미국에 의해 행해지는 고문과 테러와의 전쟁의 실패
- 미국에 의해 행해지는 고문과 테러와의 전쟁의 실패
- Other Titles
- The Use of Torture by the United States and the Failure of its War On Terror
- Torture; Terrorism; U.S.; America; War on Terror; September 11 2001(nine eleven).; 고문; 테러; 미국; 테러와의 전쟁; 2001년 9월 11일(911 테러).; Torture; Terrorism; U.S.; America; War on Terror; September 11 2001(nine eleven).
- Issue Date
- 전북대학교 부설법학연구소
- 법학연구, v.38, pp.311 - 355
- After September 11, 2001, hereto referred to as 9/11, the then current President of the United States of America, George W. Bush, declared a “War on Terror” and demanded that other democratic countries participate as well. This so-called war created a challenge for the U.S., Europe and the International community as a whole. Tough and synchronized action was clearly needed to prevent and punish terrorist acts. However, the international community now realizes that these actions not only violated the core principles of established human rights but also failed to produce a safe, terror free world. While members of the U.N. stayed silent or even cooperated with this alleged war, the international community began to receive information regarding indefinite detention without trial and other human rights violations.

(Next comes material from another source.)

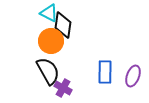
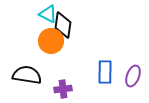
cyan triangle: moved 1 px left, 1 px down
black semicircle: moved 21 px left, 4 px down; rotated 52 degrees counterclockwise
purple cross: moved 1 px down; rotated 36 degrees counterclockwise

The disastrous mistake after September 11, 2001 was not the resolve to respond, but the choice of how to approach and resolve this issue. Terrorism should have never been fought with terrorist means. Instead of feeling safer, America and its allies are constantly being threatened by those whose members were tortured. Meanwhile, countries that have refused use torture in any way whatsoever have enjoyed a peaceful coexistence with their neighbors. To them, it is inconceivable that anyone could condone torture of any kind. For example, South Korea, an industrialized country, is surrounded by China, North Korea and Russia, all of whom have been accused of using torturous acts. Yet, South Korea adheres to the U.N.’s strict edict of Zero Tolerance for torture. As a result, South Koreans cannot envision an industrialized, democratic country that would violate their promise to avoid the use of any torture whatsoever. As a result, South Korea has not experienced the assaults that the U.S., U.K. and other industrialized countries have experienced.

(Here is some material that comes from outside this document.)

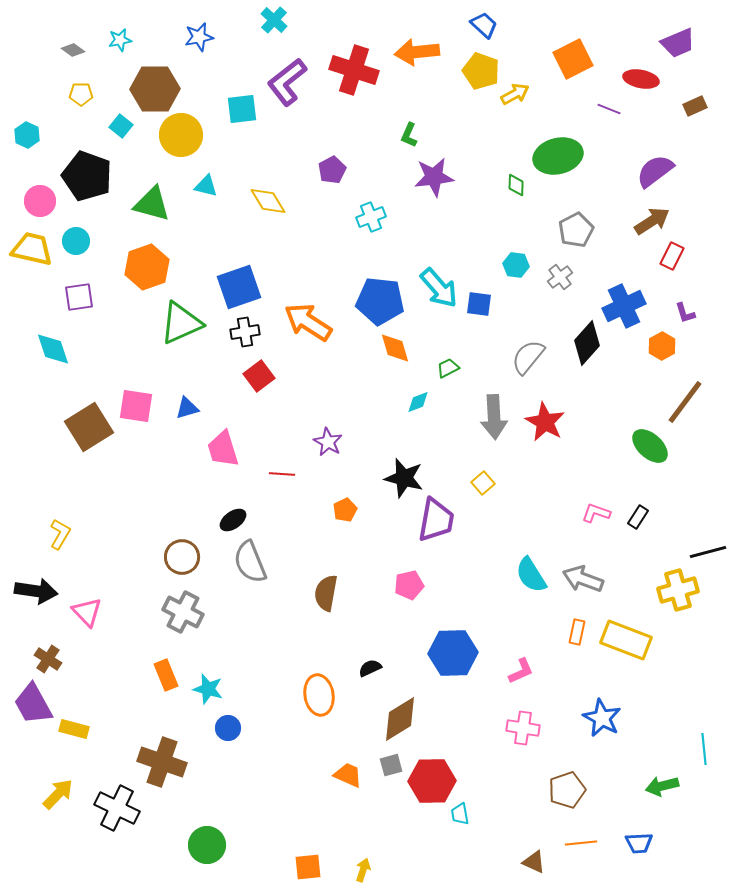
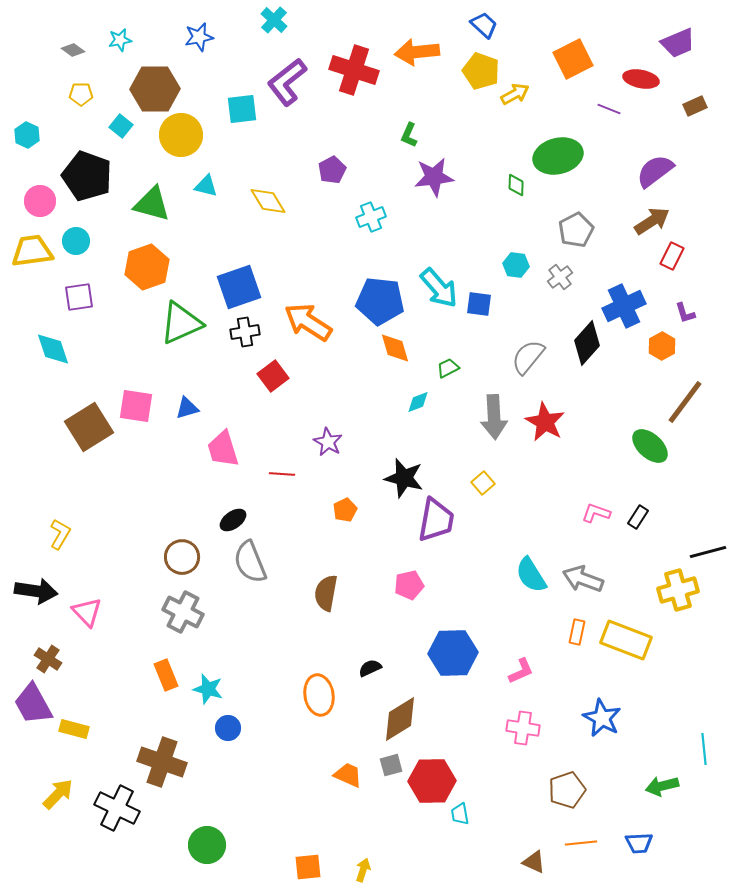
yellow trapezoid at (32, 249): moved 2 px down; rotated 21 degrees counterclockwise
red square at (259, 376): moved 14 px right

Here is a general legal context in which this debate has evolved, as well as the arguments raised on both sides. After a short introduction of the human rights law framework regarding the prohibition of torture and the presentation of well-known and recent academic and antidotal evidence that torture does not always accomplish its goal, there is an argument that enough is enough and that the United States of America should stop torture. This is the right time to accomplish such an ambitious undertaking. Thus, set forth are the reasons why 2013 is the year that the United States will seriously consider ending the War on Terror.